To make informed decisions on marketing spend, businesses need to understand how each advertising channel influences sales. The relationship between marketing spend and sales is complex, with many factors at play. By fitting a linear regression model to the data, we can estimate how changes in the marketing budget for each channel influence sales. This helps identify which channels yield the highest sales per dollar spent and provides a framework for making more informed budget allocation decisions. For instance, the model might show that spending on TV ads yields the highest return on investment, while spending on social media or radio could be less effective, guiding future budget allocations.

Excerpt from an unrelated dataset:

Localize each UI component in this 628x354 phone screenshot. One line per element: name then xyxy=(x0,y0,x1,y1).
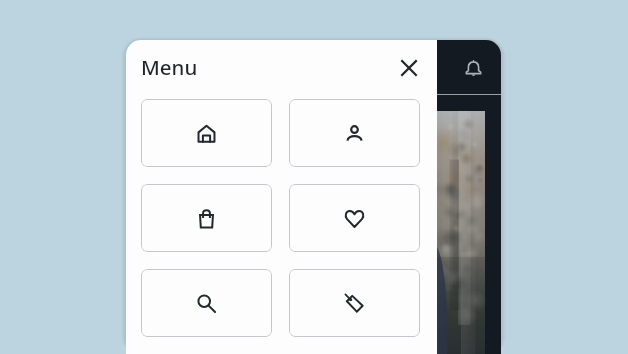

Having identified effective channels, it is important to ensure the accuracy and reliability of the predictions. R² and Mean Squared Error are measures of the model’s performance. R² score, in particular, indicates how well the model explains the variance in sales based on marketing spend, with a higher score suggesting that the model can predict sales more accurately. On the other hand, the Mean Squared Error (MSE) measures the average squared difference between predicted and actual sales, helping to assess the quality of the predictions — lower MSE values indicate a better fit of the model to the data.

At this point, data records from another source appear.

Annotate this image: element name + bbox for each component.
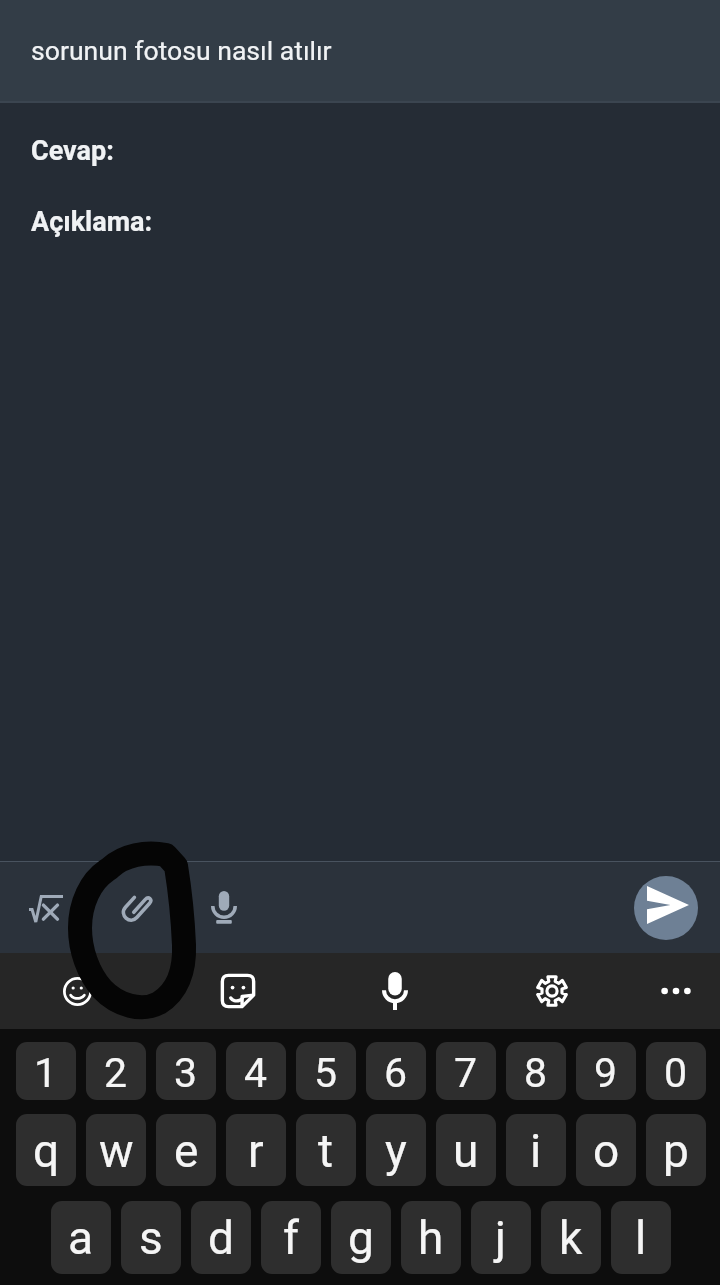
staticText: r [248,1124,264,1178]
staticText: p [663,1124,689,1178]
staticText: 1 [34,1049,58,1097]
staticText: Açıklama: [31,206,153,238]
staticText: h [418,1211,444,1265]
button[interactable]: o [576,1114,636,1186]
button[interactable]: j [471,1201,531,1274]
button[interactable]: i [506,1114,566,1186]
button[interactable]: 6 [366,1042,426,1100]
button[interactable]: 2 [86,1042,146,1100]
button[interactable]: More options [642,957,710,1025]
button[interactable]: a [51,1201,111,1274]
staticText: g [348,1211,374,1265]
button[interactable]: 1 [16,1042,76,1100]
button[interactable]: Math keyboard [6,869,86,949]
button[interactable]: Send [634,876,698,940]
button[interactable]: 3 [156,1042,216,1100]
staticText: 4 [244,1049,268,1097]
staticText: Cevap: [31,135,114,167]
staticText: j [495,1211,507,1265]
staticText: f [283,1211,299,1265]
staticText: e [174,1124,199,1178]
staticText: 8 [524,1049,548,1097]
staticText: 6 [384,1049,408,1097]
button[interactable]: Attach file [96,867,176,947]
staticText: 7 [454,1049,478,1097]
staticText: l [635,1211,647,1265]
staticText: t [318,1124,334,1178]
button[interactable]: 7 [436,1042,496,1100]
button[interactable]: r [226,1114,286,1186]
button[interactable]: q [16,1114,76,1186]
staticText: 2 [104,1049,128,1097]
button[interactable]: Emoji [43,957,111,1025]
button[interactable]: k [541,1201,601,1274]
button[interactable]: 4 [226,1042,286,1100]
staticText: 9 [594,1049,618,1097]
staticText: a [68,1211,94,1265]
button[interactable]: u [436,1114,496,1186]
button[interactable]: Voice input [184,867,264,947]
staticText: w [99,1124,134,1178]
button[interactable]: 0 [646,1042,706,1100]
button[interactable]: y [366,1114,426,1186]
button[interactable]: 5 [296,1042,356,1100]
button[interactable]: f [261,1201,321,1274]
staticText: 5 [314,1049,338,1097]
button[interactable]: p [646,1114,706,1186]
button[interactable]: d [191,1201,251,1274]
button[interactable]: Voice typing [361,957,429,1025]
staticText: d [208,1211,234,1265]
button[interactable]: w [86,1114,146,1186]
button[interactable]: 8 [506,1042,566,1100]
staticText: 0 [664,1049,688,1097]
button[interactable]: Settings [518,957,586,1025]
button[interactable]: Stickers [204,957,272,1025]
button[interactable]: s [121,1201,181,1274]
button[interactable]: 9 [576,1042,636,1100]
staticText: 3 [174,1049,198,1097]
button[interactable]: g [331,1201,391,1274]
button[interactable]: e [156,1114,216,1186]
staticText: i [530,1124,542,1178]
button[interactable]: h [401,1201,461,1274]
staticText: sorunun fotosu nasıl atılır [31,35,332,66]
staticText: k [559,1211,583,1265]
button[interactable]: sorunun fotosu nasıl atılır [0,0,720,103]
staticText: u [453,1124,479,1178]
staticText: s [139,1211,163,1265]
staticText: o [593,1124,620,1178]
staticText: y [385,1124,407,1178]
button[interactable]: l [611,1201,671,1274]
button[interactable]: t [296,1114,356,1186]
staticText: q [33,1124,60,1178]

By evaluating these metrics, businesses gain confidence in the model’s ability to make reliable predictions. With these insights, companies can fine-tune their marketing strategies, reallocate budgets to the highest-performing channels, and identify areas where additional investment may not yield optimal results.

Now, let us look at how all this can be achieved in the xVector Platform.

Dataset Overview

You can download the Marketing Campaign and Sales Data from kaggle. This data contains:

TV promotion budget (in million)
Social Media promotion budget (in million)
Radio promotion budget (in million)
Influencer: Whether the promotion collaborates with Mega, Macro, Nano, Micro influencer
Sales (in million)

Analysis Questions:

Which advertising channel provides the best ROI?
How accurately can we predict sales from advertising spend?
What’s the expected sales impact per $1000 spent on each channel?

Importing Data

xVector has a catalog of connectors. If required, you can build connectors to custom sources and formats.

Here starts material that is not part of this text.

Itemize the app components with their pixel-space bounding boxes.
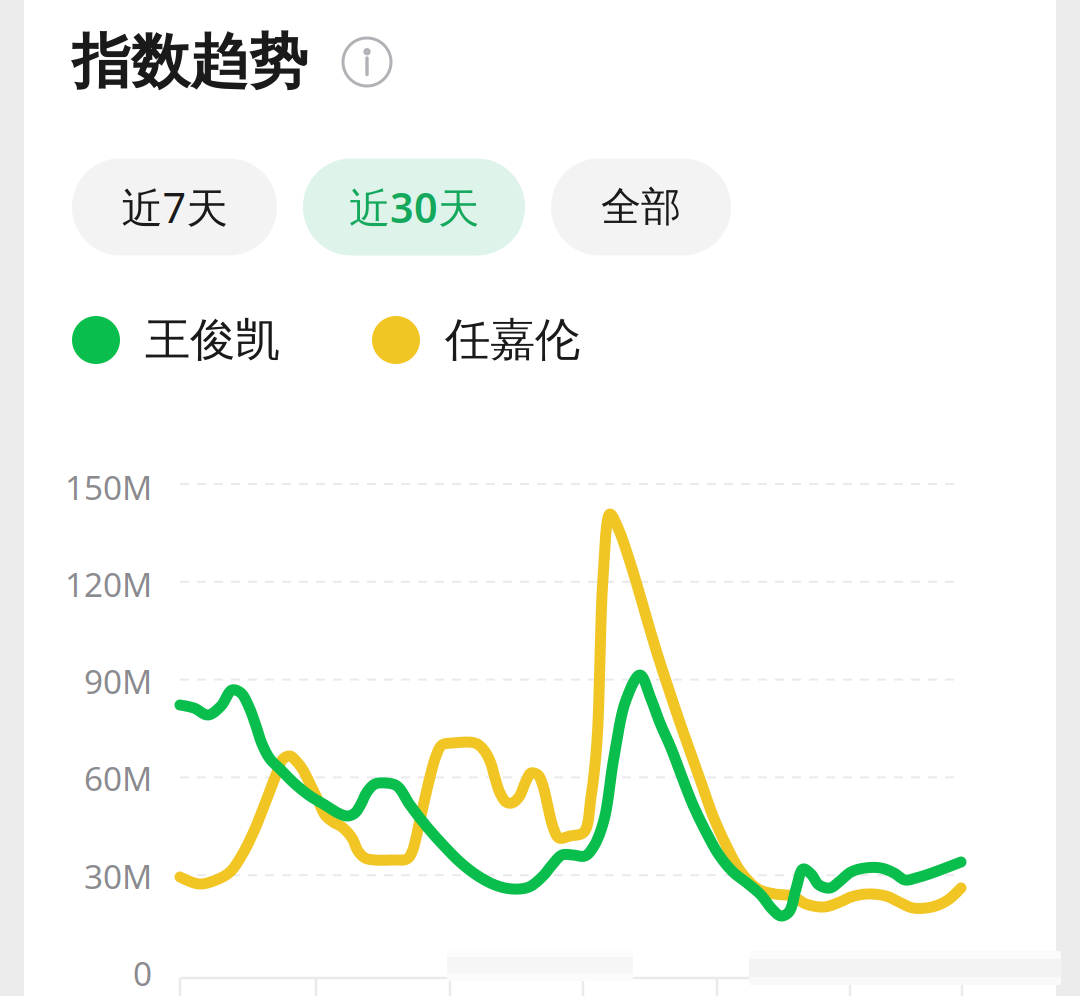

Below are the steps to implement this in the xVector Platform:

Create a workspace.
Connect to data sources.

Understanding the Dataset

Once the data is imported, create a dataset for enrichment purposes. xVector provides the capability to keep these datasets synchronized with the original data sources, ensuring consistency.

Data exploration (suggested checklist) entails understanding the process that generates the data and the characteristics of the data. In this case, the process refers to the marketing department’s spending on various channels, as captured in the systems. As for some of the data characteristics, the dataset has very few missing values. The social media column has only six missing values out of around 4570 records. These records can either be removed or populated with average values or values provided by the business user from another system, etc. Influencer is a categorical value, and there are 4 unique values for this column.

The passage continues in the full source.